Set down the records exactly as they stand, except for any pictures, which you should omit.

== == ==

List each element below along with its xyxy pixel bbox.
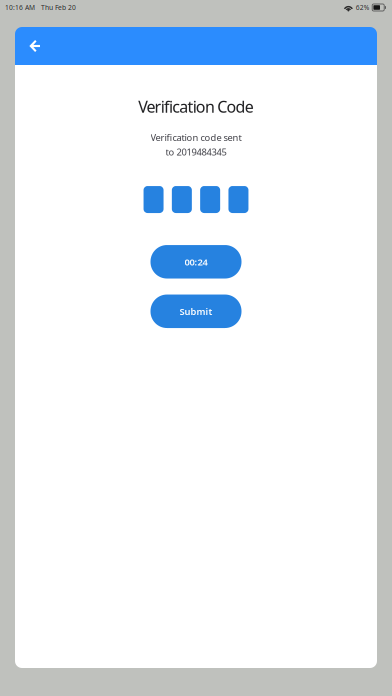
staticText: to 2019484345 [166, 146, 226, 158]
staticText: Verification Code [138, 96, 254, 117]
staticText: 00:24 [184, 256, 208, 268]
button[interactable]: Code digit [200, 186, 220, 213]
button[interactable]: Submit [150, 294, 242, 328]
button[interactable]: Code digit [228, 186, 248, 213]
staticText: Verification code sent [150, 131, 242, 144]
button[interactable]: 00:24 [150, 245, 242, 278]
staticText: 10:16 AM [5, 3, 35, 12]
staticText: 62% [356, 3, 370, 12]
button[interactable]: Code digit [144, 186, 164, 213]
button[interactable]: Back [15, 27, 50, 65]
staticText: Submit [180, 305, 212, 318]
staticText: Thu Feb 20 [41, 3, 76, 12]
button[interactable]: Code digit [172, 186, 192, 213]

== == ==

• [TASK RESPONSE]:
List each element below along with its xyxy pixel bbox.
staticText: to 2019484345 [166, 146, 226, 158]
staticText: Verification Code [138, 96, 254, 117]
staticText: 00:24 [184, 256, 208, 268]
button[interactable]: Code digit [200, 186, 220, 213]
button[interactable]: Submit [150, 294, 242, 328]
button[interactable]: Code digit [228, 186, 248, 213]
staticText: Verification code sent [150, 131, 242, 144]
button[interactable]: 00:24 [150, 245, 242, 278]
staticText: 10:16 AM [5, 3, 35, 12]
staticText: 62% [356, 3, 370, 12]
button[interactable]: Code digit [144, 186, 164, 213]
button[interactable]: Back [15, 27, 50, 65]
staticText: Submit [180, 305, 212, 318]
staticText: Thu Feb 20 [41, 3, 76, 12]
button[interactable]: Code digit [172, 186, 192, 213]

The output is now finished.